In the listing below, find each line that holds "Модернизация" and list it.
:: EXTRACTED MATERIAL ::
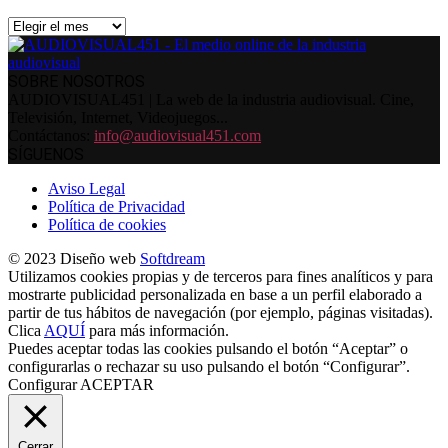
Archivos
SOBRE NOSOTROS
AUDIOVISUAL451 | La web de la industria audiovisual. Cine,
Televisión, Internet, Videojuegos...
Contáctanos:
info@audiovisual451.com
SÍGUENOS
Aviso Legal
Política de Privacidad
Política de cookies
© 2023 Diseño web
Softdream
Utilizamos cookies propias y de terceros para fines analíticos y para
mostrarte publicidad personalizada en base a un perfil elaborado a
partir de tus hábitos de navegación (por ejemplo, páginas visitadas).
Clica
AQUÍ
para más información.
Puedes aceptar todas las cookies pulsando el botón “Aceptar” o
configurarlas o rechazar su uso pulsando el botón “Configurar”.
Configurar
ACEPTAR
Cerrar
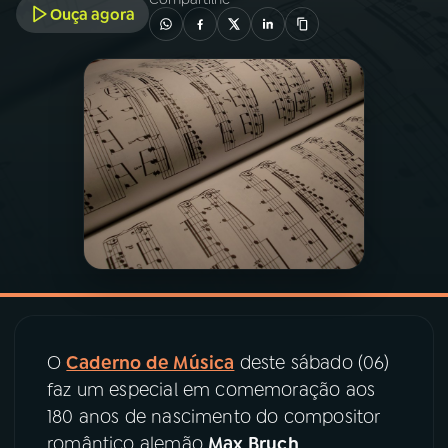
Ouça agora
03
PROGRAMAÇÃO
04
PROGRAMAS
05
PODCASTS
06
VIDEOCASTS
07
ÚLTIMAS
O
Caderno de Música
deste sábado (06)
08
PRÊMIO RÁDIO MEC
faz um especial em comemoração aos
180 anos de nascimento do compositor
romântico alemão
Max Bruch
.
ACOMPANHE A RÁDIO MEC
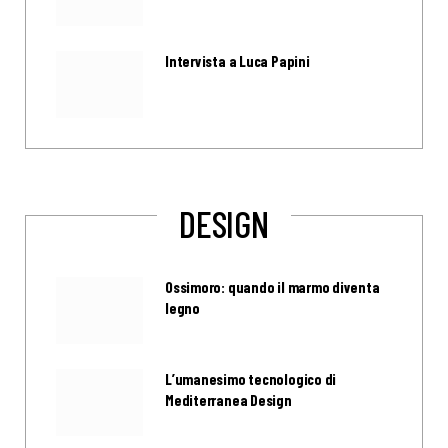
Intervista a Luca Papini
DESIGN
Ossimoro: quando il marmo diventa
legno
L’umanesimo tecnologico di
Mediterranea Design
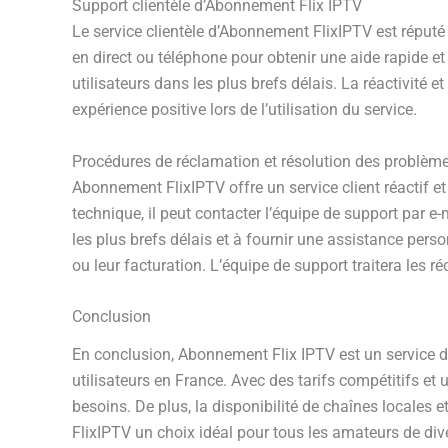
Support clientèle d’Abonnement Flix IPTV
Le service clientèle d’Abonnement FlixIPTV est réputé 
en direct ou téléphone pour obtenir une aide rapide e
utilisateurs dans les plus brefs délais. La réactivité e
expérience positive lors de l’utilisation du service.
Procédures de réclamation et résolution des problèm
Abonnement FlixIPTV offre un service client réactif et
technique, il peut contacter l’équipe de support par e
les plus brefs délais et à fournir une assistance pe
ou leur facturation. L’équipe de support traitera les ré
Conclusion
En conclusion, Abonnement Flix IPTV est un service d
utilisateurs en France. Avec des tarifs compétitifs et
besoins. De plus, la disponibilité de chaînes locales 
FlixIPTV un choix idéal pour tous les amateurs de dive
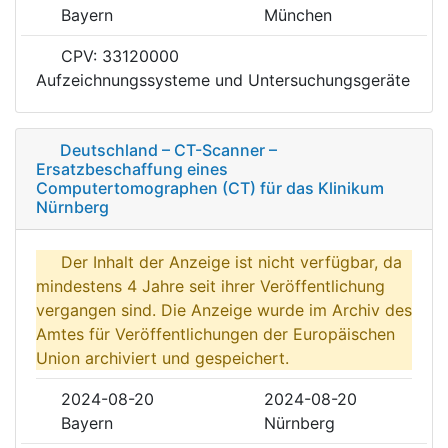
Bayern
München
CPV: 33120000
Aufzeichnungssysteme und Untersuchungsgeräte
Deutschland – CT-Scanner –
Ersatzbeschaffung eines
Computertomographen (CT) für das Klinikum
Nürnberg
Der Inhalt der Anzeige ist nicht verfügbar, da
mindestens 4 Jahre seit ihrer Veröffentlichung
vergangen sind. Die Anzeige wurde im Archiv des
Amtes für Veröffentlichungen der Europäischen
Union archiviert und gespeichert.
2024-08-20
2024-08-20
Bayern
Nürnberg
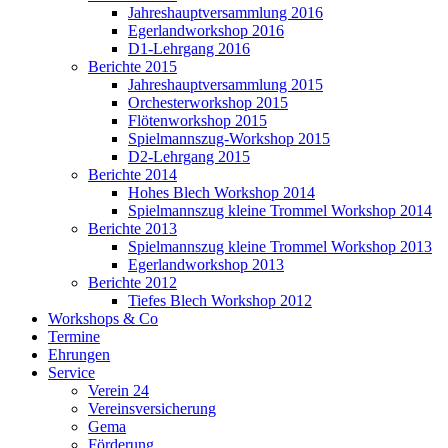
Jahreshauptversammlung 2016
Egerlandworkshop 2016
D1-Lehrgang 2016
Berichte 2015
Jahreshauptversammlung 2015
Orchesterworkshop 2015
Flötenworkshop 2015
Spielmannszug-Workshop 2015
D2-Lehrgang 2015
Berichte 2014
Hohes Blech Workshop 2014
Spielmannszug kleine Trommel Workshop 2014
Berichte 2013
Spielmannszug kleine Trommel Workshop 2013
Egerlandworkshop 2013
Berichte 2012
Tiefes Blech Workshop 2012
Workshops & Co
Termine
Ehrungen
Service
Verein 24
Vereinsversicherung
Gema
Förderung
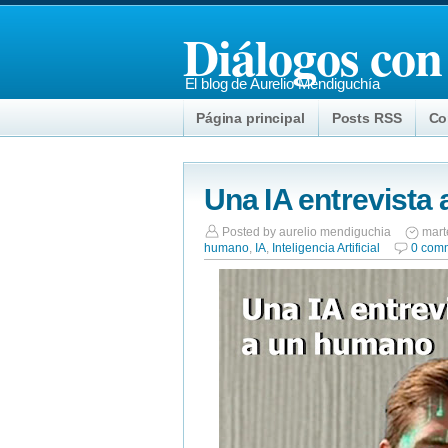
Diálogos con
El blog de Aurelio Mendiguchía
Página principal
Posts RSS
Co
Una IA entrevista
Posted by
aurelio mendiguchia
mart
humano
,
IA
,
Inteligencia Artificial
0 com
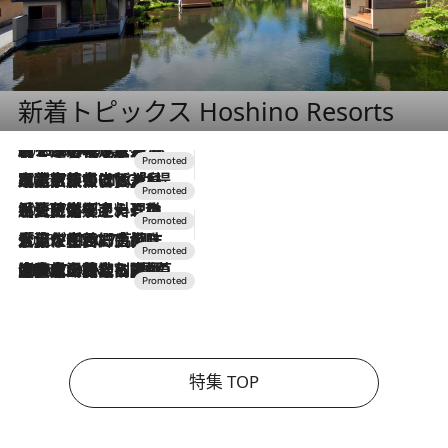
新着トピックス Hoshino Resorts
2026.8.7
【トンボの足水浴】ヒノキの香りに包まれて涼感マックス！約13℃の湧水かけ流しを避暑地「星野温泉 トンボの湯」で体験
2026.7.31
【ホテル帰省】という選択肢をOMOが提案。家族とほどよい距離を保つには「昼は実家、夜は気兼ねなくホテルで！」
2026.7.24
【夏限定ディナーコース】旬を迎える稚鮎や花ズッキーニなどをイタリア・トスカーナの郷土料理の手法で満喫！
2026.7.17
「土佐和ハーブかき氷」がOMO7高知に登場！生姜、山椒、大葉など目にも舌にも涼を呼ぶ郷土の味
2026.7.10
NEW OPEN！【界 草津】名湯の地に誕生。趣の異なる2種の温泉と上州ならではの会席・蕎麦割烹など美食を味わう究極の癒やし旅
特集 TOP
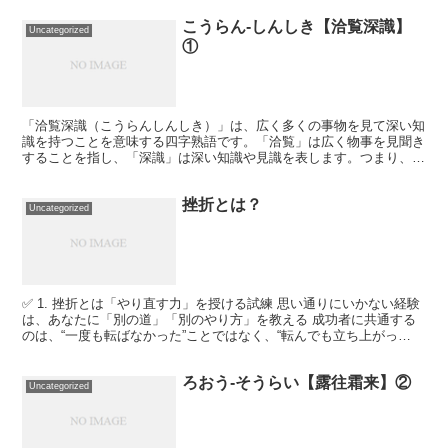
こうらん-しんしき【洽覧深識】
Uncategorized
①
「洽覧深識（こうらんしんしき）」は、広く多くの事物を見て深い知
識を持つことを意味する四字熟語です。「洽覧」は広く物事を見聞き
することを指し、「深識」は深い知識や見識を表します。つまり、
様々なことに広く触れ、それに基づいて深い理解を得ている状...
挫折とは？
Uncategorized
✅ 1. 挫折とは「やり直す力」を授ける試練 思い通りにいかない経験
は、あなたに「別の道」「別のやり方」を教える 成功者に共通する
のは、“一度も転ばなかった”ことではなく、“転んでも立ち上がっ
た”こと 📌 挫折とは、あきらめなかった証でもあ...
ろおう-そうらい【露往霜来】②
Uncategorized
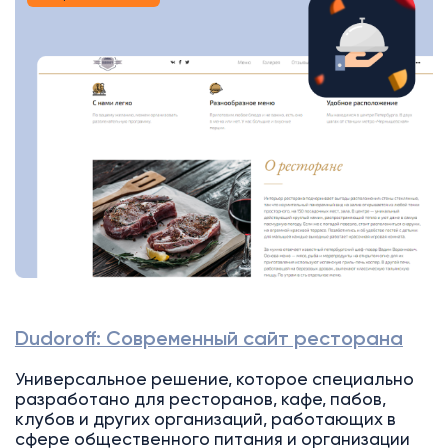
Dudoroff: Современный сайт ресторана
Универсальное решение, которое специально
разработано для ресторанов, кафе, пабов,
клубов и других организаций, работающих в
сфере общественного питания и организации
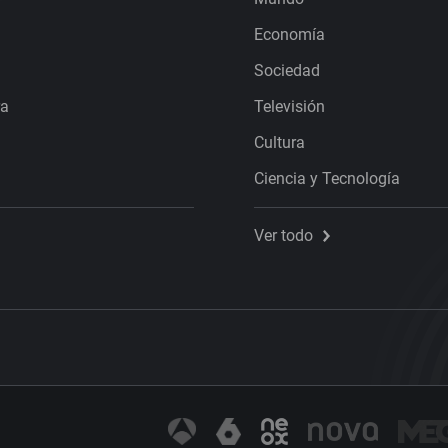
Economía
Sociedad
ra
Televisión
Cultura
Ciencia y Tecnología
Ver todo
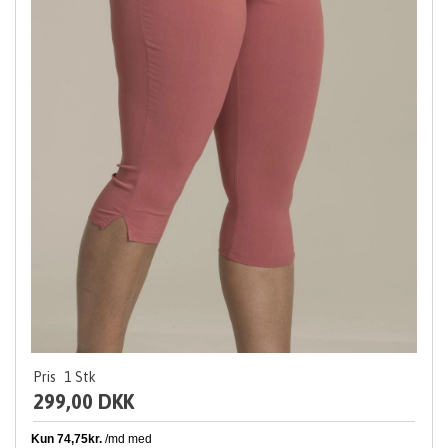
Pris
1
Stk
299,00 DKK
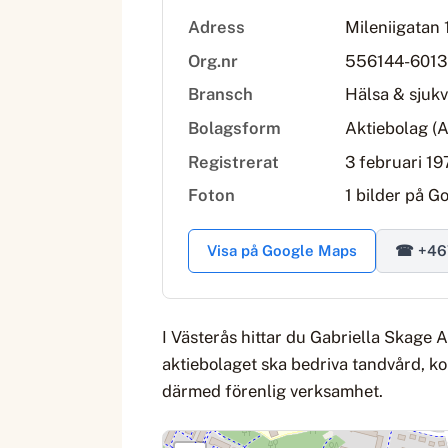
Adress
Mileniigatan 
Org.nr
556144-6013
Bransch
Hälsa & sjuk
Bolagsform
Aktiebolag (
Registrerat
3 februari 19
Foton
1 bilder på G
Visa på Google Maps
☎ +46
I Västerås hittar du Gabriella Skage 
aktiebolaget ska bedriva tandvård, 
därmed förenlig verksamhet.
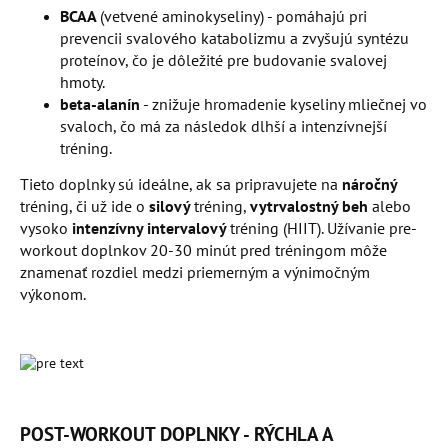
BCAA
(vetvené aminokyseliny) - pomáhajú pri
prevencii svalového katabolizmu a zvyšujú syntézu
proteínov, čo je dôležité pre budovanie svalovej
hmoty.
beta-alanín
- znižuje hromadenie kyseliny mliečnej vo
svaloch, čo má za následok dlhší a intenzívnejší
tréning.
Tieto doplnky sú ideálne, ak sa pripravujete na
náročný
tréning, či už ide o
silový
tréning,
vytrvalostný beh
alebo
vysoko
intenzívny intervalový
tréning (HIIT). Užívanie pre-
workout doplnkov 20-30 minút pred tréningom môže
znamenať rozdiel medzi priemerným a výnimočným
výkonom.
POST-WORKOUT DOPLNKY - RÝCHLA A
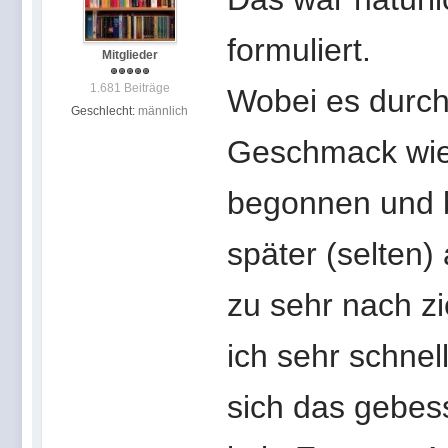
formuliert.
Mitglieder
1.681 Beiträge
Wobei es durch
Geschlecht:
männlich
Geschmack wied
begonnen und b
später (selten)
zu sehr nach z
ich sehr schnel
sich das gebess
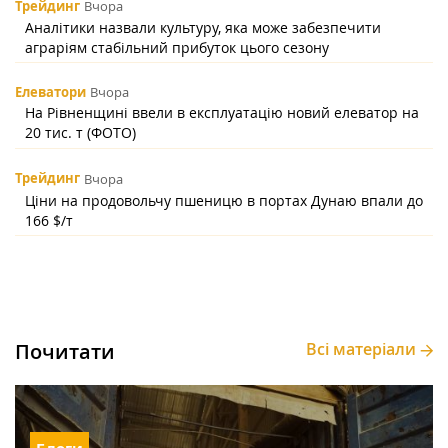
Трейдинг
Вчора
Аналітики назвали культуру, яка може забезпечити
аграріям стабільний прибуток цього сезону
Елеватори
Вчора
На Рівненщині ввели в експлуатацію новий елеватор на
20 тис. т (ФОТО)
Трейдинг
Вчора
Ціни на продовольчу пшеницю в портах Дунаю впали до
166 $/т
Почитати
Всі матеріали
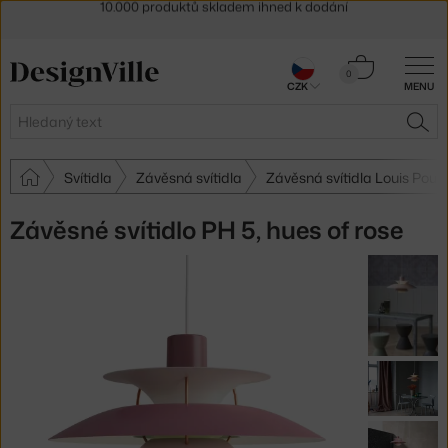
Sleva 5 % pro odběratele
newsletteru
30 dní na vrácení zboží
Košík
0
CZK
MENU
0 Kč
Hledat
HLE
Svítidla
Závěsná svítidla
Závěsná svítidla Louis Poul
Závěsné svítidlo PH 5, hues of rose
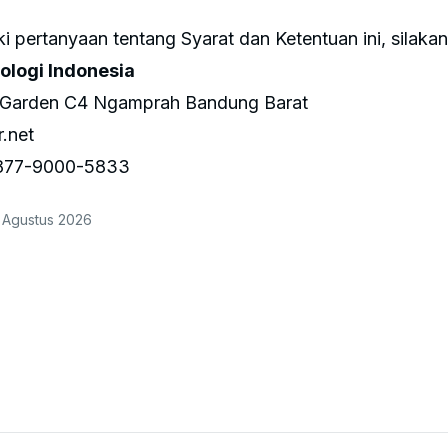
i pertanyaan tentang Syarat dan Ketentuan ini, silakan
ologi Indonesia
 Garden C4 Ngamprah Bandung Barat
.net
877-9000-5833
 Agustus 2026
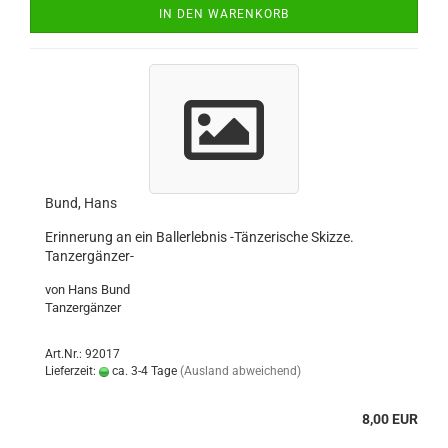
IN DEN WARENKORB
Bund, Hans
Erinnerung an ein Ballerlebnis -Tänzerische Skizze.
Tanzergänzer-
von Hans Bund
Tanzergänzer
Art.Nr.: 92017
Lieferzeit:
ca. 3-4 Tage
(Ausland abweichend)
8,00 EUR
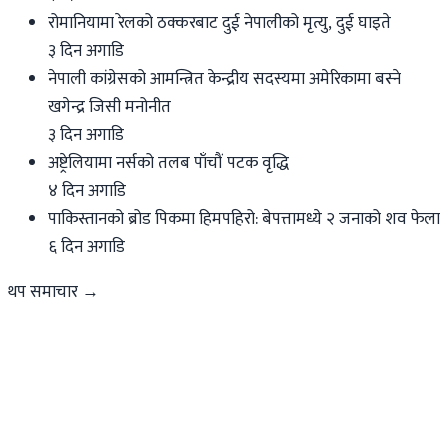
रोमानियामा रेलको ठक्करबाट दुई नेपालीको मृत्यु, दुई घाइते
३ दिन अगाडि
नेपाली कांग्रेसको आमन्त्रित केन्द्रीय सदस्यमा अमेरिकामा बस्ने
खगेन्द्र जिसी मनोनीत
३ दिन अगाडि
अष्ट्रेलियामा नर्सको तलब पाँचौं पटक वृद्धि
४ दिन अगाडि
पाकिस्तानको ब्रोड पिकमा हिमपहिरो: बेपत्तामध्ये २ जनाको शव फेला
६ दिन अगाडि
थप समाचार →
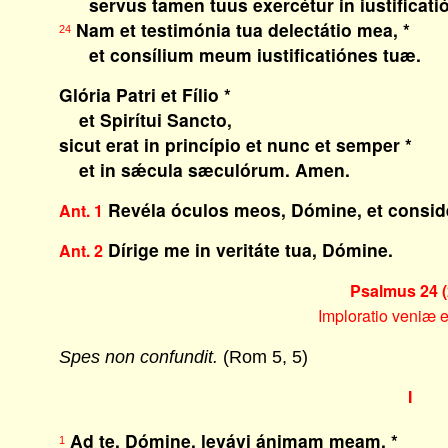
servus tamen tuus exercétur in iustificatió
Nam et testimónia tua delectátio mea, *
24
et consílium meum iustificatiónes tuæ.
Glória Patri et Fílio *
et Spirítui Sancto,
sicut erat in princípio et nunc et semper *
et in sǽcula sæculórum. Amen.
Revéla óculos meos, Dómine, et conside
Ant. 1
Dírige me in veritáte tua, Dómine.
Ant. 2
Psalmus 24 (
Imploratio veniæ e
Spes non confundit.
(Rom 5, 5)
I
Ad te, Dómine, levávi ánimam meam, *
1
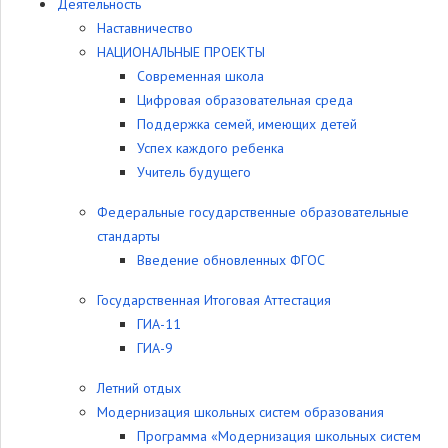
Деятельность
Наставничество
НАЦИОНАЛЬНЫЕ ПРОЕКТЫ
Современная школа
Цифровая образовательная среда
Поддержка семей, имеющих детей
Успех каждого ребенка
Учитель будущего
Федеральные государственные образовательные
стандарты
Введение обновленных ФГОС
Государственная Итоговая Аттестация
ГИА-11
ГИА-9
Летний отдых
Модернизация школьных систем образования
Программа «Модернизация школьных систем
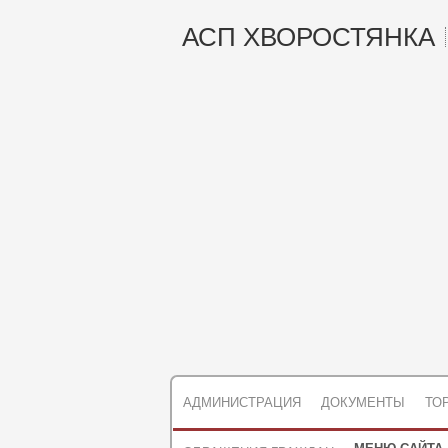
АСП ХВОРОСТЯНКА
АДМИНИСТРАЦИЯ
ДОКУМЕНТЫ
ТО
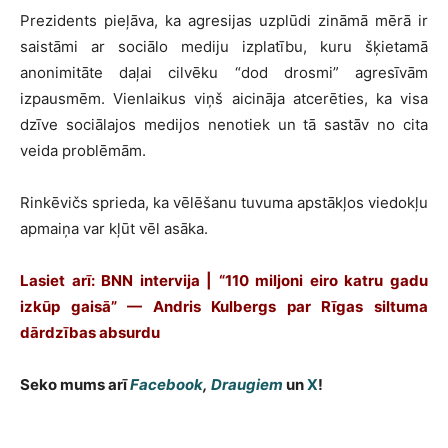
Prezidents pieļāva, ka agresijas uzplūdi zināmā mērā ir
saistāmi ar sociālo mediju izplatību, kuru šķietamā
anonimitāte daļai cilvēku “dod drosmi” agresīvām
izpausmēm. Vienlaikus viņš aicināja atcerēties, ka visa
dzīve sociālajos medijos nenotiek un tā sastāv no cita
veida problēmām.
Rinkēvičs sprieda, ka vēlēšanu tuvuma apstākļos viedokļu
apmaiņa var kļūt vēl asāka.
Lasiet arī: BNN intervija | “110 miljoni eiro katru gadu
izkūp gaisā” — Andris Kulbergs par Rīgas siltuma
dārdzības absurdu
Seko mums arī
Facebook
,
Draugiem
un
X
!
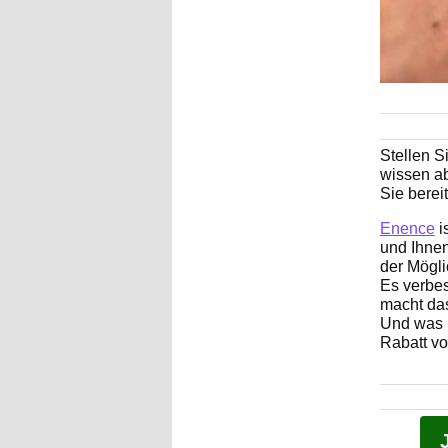
Stellen S
wissen ab
Sie bere
Enence
i
und Ihne
der Mögli
Es verbes
macht das
Und was n
Rabatt vo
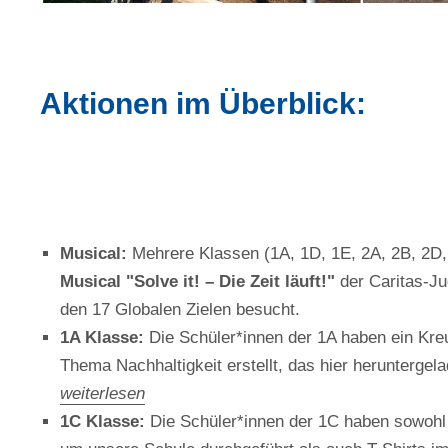
Aktionen im Überblick:
Musical:
Mehrere Klassen (1A, 1D, 1E, 2A, 2B, 2D,
Musical "Solve it! – Die Zeit läuft!"
der Caritas-Ju
den 17 Globalen Zielen besucht.
1A Klasse:
Die Schüler*innen der 1A haben ein Kre
Thema Nachhaltigkeit erstellt, das hier herunterge
weiterlesen
1C Klasse:
Die Schüler*innen der 1C haben sowohl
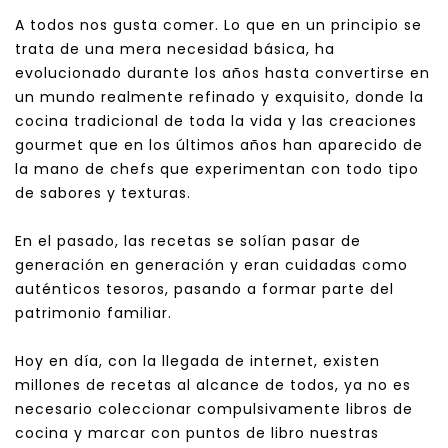
A todos nos gusta comer. Lo que en un principio se
trata de una mera necesidad básica, ha
evolucionado durante los años hasta convertirse en
un mundo realmente refinado y exquisito, donde la
cocina tradicional de toda la vida y las creaciones
gourmet que en los últimos años han aparecido de
la mano de chefs que experimentan con todo tipo
de sabores y texturas.
En el pasado, las recetas se solían pasar de
generación en generación y eran cuidadas como
auténticos tesoros, pasando a formar parte del
patrimonio familiar.
Hoy en día, con la llegada de internet, existen
millones de recetas al alcance de todos, ya no es
necesario coleccionar compulsivamente libros de
cocina y marcar con puntos de libro nuestras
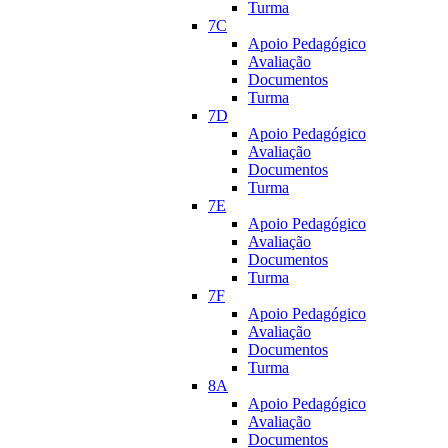
Turma
7C
Apoio Pedagógico
Avaliação
Documentos
Turma
7D
Apoio Pedagógico
Avaliação
Documentos
Turma
7E
Apoio Pedagógico
Avaliação
Documentos
Turma
7F
Apoio Pedagógico
Avaliação
Documentos
Turma
8A
Apoio Pedagógico
Avaliação
Documentos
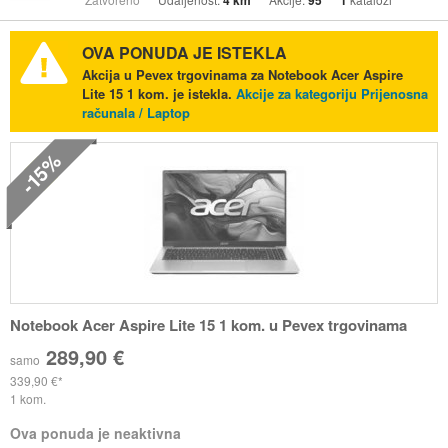
4 km
95
1
OVA PONUDA JE ISTEKLA
Akcija u Pevex trgovinama za Notebook Acer Aspire
Lite 15 1 kom. je istekla.
Akcije za kategoriju Prijenosna
računala / Laptop
-15%
Notebook Acer Aspire Lite 15 1 kom. u Pevex trgovinama
289,90 €
samo
339,90 €
1 kom.
Ova ponuda je neaktivna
:::
RESPONSE TO THE EXERCISE:
Модернизация школьных систем образования
Программа «Модернизация школьных систем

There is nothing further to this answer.